▶ [WHAT YOU SHOULD DO] Find every line with the string "Заказа" in the material below and copy it.

━━━━━━━━━━━━━━━━

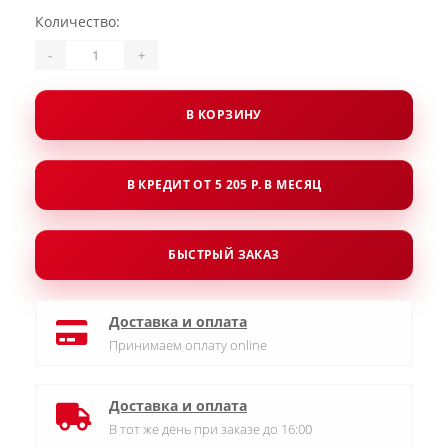
Количество:
-
+
В КОРЗИНУ
В КРЕДИТ ОТ 5 205 Р. В МЕСЯЦ
БЫСТРЫЙ ЗАКАЗ
Доставка и оплата
Принимаем оплату online
Доставка и оплата
В тот же день при заказе до 16:00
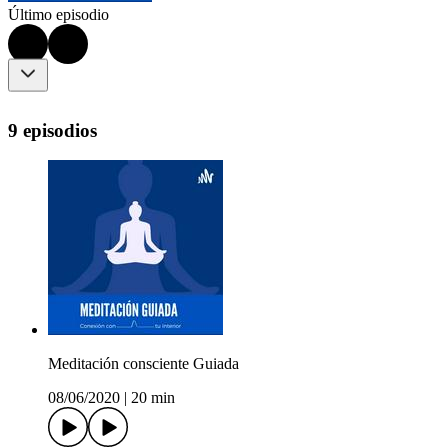
Último episodio
9 episodios
Meditación consciente Guiada
08/06/2020
|
20 min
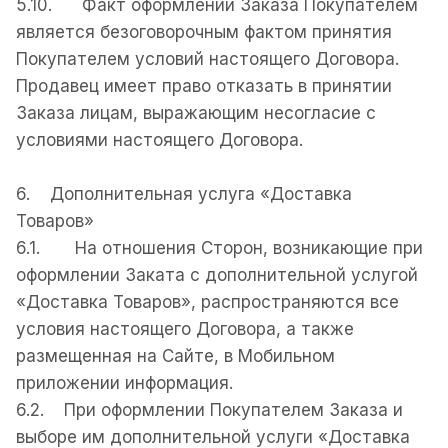
5.10. Факт оформлении Заказа Покупателем
является безоговорочным фактом принятия
Покупателем условий настоящего Договора.
Продавец имеет право отказать в принятии
Заказа лицам, выражающим несогласие с
условиями настоящего Договора.
6. Дополнительная услуга «Доставка
Товаров»
6.1. На отношения Сторон, возникающие при
оформлении Заката с дополнительной услугой
«Доставка Товаров», распространяются все
условия настоящего Договора, а также
размещенная на Сайте, в Мобильном
приложении информация.
6.2. При оформлении Покупателем Заказа и
выборе им дополнительной услуги «Доставка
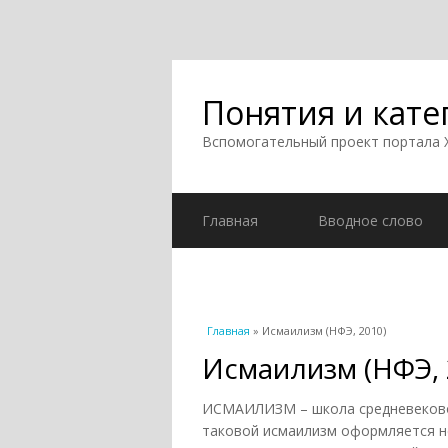
Понятия и кате
Вспомогательный проект портала
Главная
Вводное слово
Вы здесь
Главная
» Исмаилизм (НФЭ, 2010)
Исмаилизм (НФЭ, 
ИСМАИЛИЗМ – школа средневеково
таковой исмаилизм оформляется не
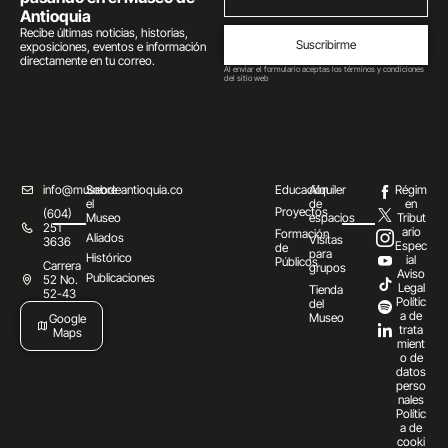
Antioquia
Recibe últimas noticias, historias,
Suscribirme
exposiciones, eventos e información
directamente en tu correo.
Al enviar el formulario aceptas los términos y condiciones
del sitio web
info@museodeantioquia.co
Sobre
Educación
Alquiler
Régim
el
de
en
Proyectos
(604)
Museo
espacios
Tribut
251
ario
Formación
Aliados
Visitas
3636
Espec
de
para
Histórico
ial
Públicos
Carrera
grupos
Aviso
Publicaciones
52 No.
Legal
Tienda
52-43
Polític
del
a de
Museo
Google
trata
Maps
mient
o de
datos
perso
nales
Polític
a de
cooki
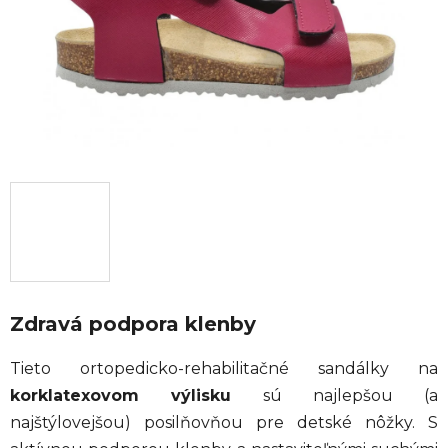
Zdravá podpora klenby
Tieto ortopedicko-rehabilitačné sandálky na
korklatexovom výlisku
sú najlepšou (a
najštýlovejšou) posilňovňou pre detské nôžky. S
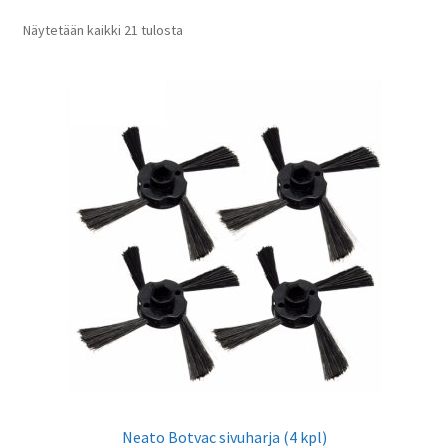
Sorted
Näytetään kaikki 21 tulosta
by
latest
Neato Botvac sivuharja (4 kpl)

━━━━━━━━━━━━━━━━

▶ [SOLUTION FOR THIS EXERCISE]
5.10. Факт оформлении Заказа Покупателем
Заказа лицам, выражающим несогласие с
6.2. При оформлении Покупателем Заказа и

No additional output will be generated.